34. Bölüm

84.8K 4.6K 820
                                    

Herkese merhabalaar! Finale çok yaklaştııık. <3 GÖRSEL ^^

***

Rezilliklerle geçen on sekiz yıllık hayatıma bir başka rezilliğim daha ekleniyordu.

Daha ikinci buluşmamızda Doğukan'ı annemle tanıştırmak için evime götürüyordum. Üstelik bunu yapmamdaki amacımı, maça gitmek istememi, annem bilmiyordu. Bunu ona Doğukan'la açıkladığımızda muhtemelen, "Ben bir düşüneyim..." gibisinden şeyler söyleyerek geçiştirecekti. Ardından Doğukan gidince de, "Sen ne saçmalıyor sun, Bahar!"a dönüşecekti.

Yine de bir umut diyerekten Doğukan'ı oturduğumuz apartmanın önüne getirebilmiştim. Onu buraya getirmek kolay olmamıştı. Annemin biraz(!) baskıcı olduğunu bildiği için gergindi. Yol boyunca vazgeçip geri dönmeye çalıştı ama her seferinde kolundan tutup sürüklemeyi başarmıştım.

Apartmanın içine girip asansöre bindiğimizde ise hâlâ söyleniyordu. "Bahar, hiçbir şey için çok geç değil. Dur durayım mı asansörü? Hadi durdurayım. Sonra tanışırım ben annenle. Şimdi olmaz böyle. Hadi gideyim ben..."

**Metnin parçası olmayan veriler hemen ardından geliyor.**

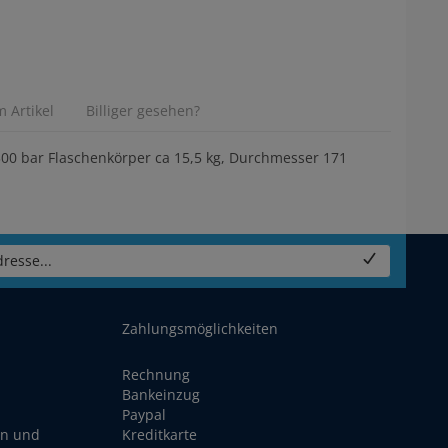
 Artikel
Billiger gesehen?
300 bar Flaschenkörper ca 15,5 kg, Durchmesser 171
resse...
Zahlungsmöglichkeiten
Rechnung
Bankeinzug
Paypal
en und
Kreditkarte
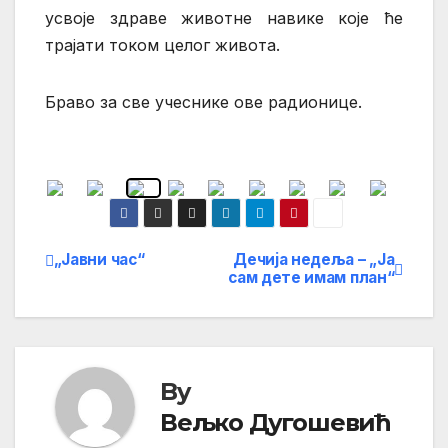
усвоје здраве животне навике које ће
трајати током целог живота.
Браво за све учеснике ове радионице.
„Jавни час“
Дечија недеља – „Ја
Кретање
сам дете имам план“
чланка
By
Вељко Дугошевић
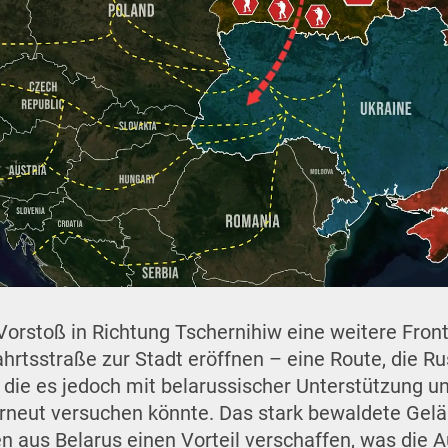
 Vorstoß in Richtung Tschernihiw eine weitere Front
hrtsstraße zur Stadt eröffnen – eine Route, die R
, die es jedoch mit belarussischer Unterstützung 
rneut versuchen könnte. Das stark bewaldete Gel
n aus Belarus einen Vorteil verschaffen, was die 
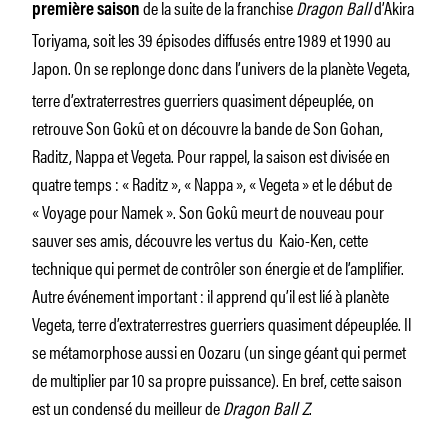
de la suite de la franchise
Dragon Ball
d’Akira
première saison
Toriyama, soit les 39 épisodes diffusés entre 1989 et 1990 au
Japon.
On se replonge donc dans l’univers de la planète Vegeta,
terre d’extraterrestres guerriers quasiment dépeuplée, on
retrouve Son Gokû et on découvre la bande de Son Gohan,
Raditz, Nappa et Vegeta. Pour rappel, la saison est divisée en
quatre temps : « Raditz », « Nappa », « Vegeta » et le début de
« Voyage pour Namek ». Son Gokû meurt de nouveau pour
sauver ses amis, découvre les vertus du Kaio-Ken, cette
technique qui permet de contrôler son énergie et de l’amplifier.
Autre événement important : il apprend qu’il est lié à planète
Vegeta, terre d’extraterrestres guerriers quasiment dépeuplée. Il
se métamorphose aussi en Oozaru (un singe géant qui permet
de multiplier par 10 sa propre puissance). En bref, cette saison
est un condensé du meilleur de
Dragon Ball Z
.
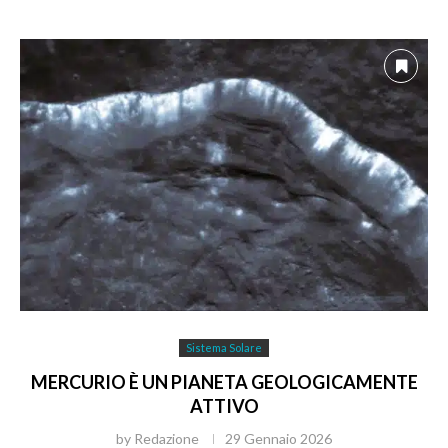
Sistema Solare
MERCURIO È UN PIANETA GEOLOGICAMENTE
ATTIVO
by
Redazione
29 Gennaio 2026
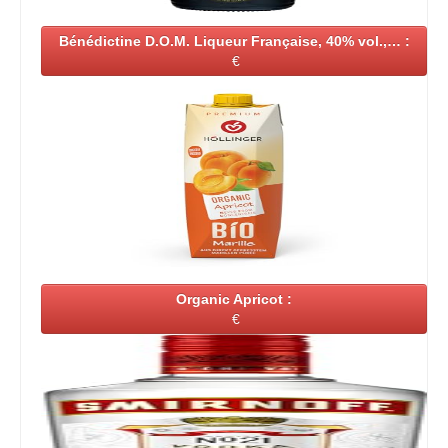
Bénédictine D.O.M. Liqueur Française, 40% vol.,… :
€
Organic Apricot :
€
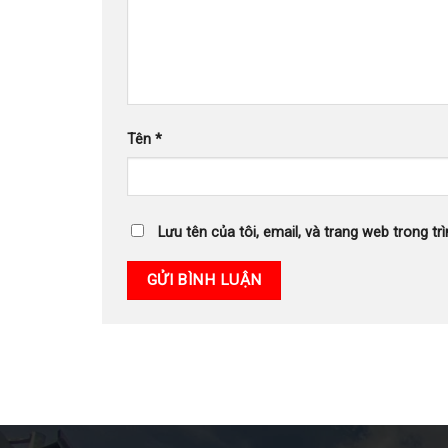
Tên
*
Lưu tên của tôi, email, và trang web trong trì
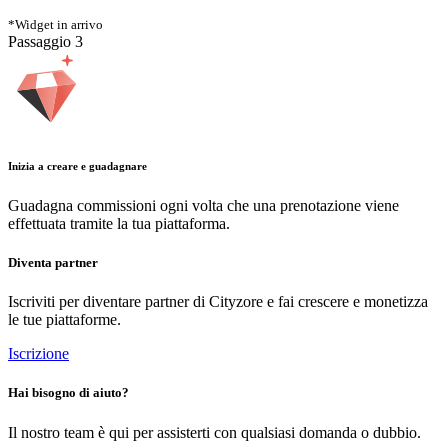
*
Widget in arrivo
Passaggio
3
Inizia a creare e guadagnare
Guadagna commissioni ogni volta che una prenotazione viene
effettuata tramite la tua piattaforma.
Diventa partner
Iscriviti per diventare partner di Cityzore e fai crescere e monetizza
le tue piattaforme.
Iscrizione
Hai bisogno di aiuto?
Il nostro team è qui per assisterti con qualsiasi domanda o dubbio.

"Doğukan şu anda çocuk gibi davranıyorsun," dedim gözlerimi devirerek. "Alt tarafı annemle tanışacaksın..."

"Alt tarafı mı!"

Asansör durduğunda kapısını ittim ve ilk çıkan ben oldum. Evin kapısına doğru, sağa döndüğümde gözlerimi kocaman açmıştım. Yaşadığım şokla birlikte asansörün kapısını tutmuş bir halde, bir karış açık ağzımla bakıyordum. Bu sefer nefesimi kesen Doğukan değil, babamdı.

Doğukan peşimden çıkmak için asansörün dışına bir adım attığında, ani bir refleksle, boş olan elimle onu geri ittim. Ardından hızla asansörün kapısını sertçe kapattım ve Doğukan'ı içeride bıraktım. Asansör kapısı sayesinde babam Doğukan'ı görmemişti ama içeriye doğru birini ittiğim belliydi.

Tekrardan babama döndüğümde bana garipseyen ba kışlar atıyordu.

"Bahar?"

"Efendim?"

Kesinlikle atlatamayacaktım. "Kim var o asansörün içerisinde?"

"Hangi asansörün?"

İşte o mükemmel soru!

"Hangi asansör olacak Bahar. Dalga mı geçiyorsun sen benimle?"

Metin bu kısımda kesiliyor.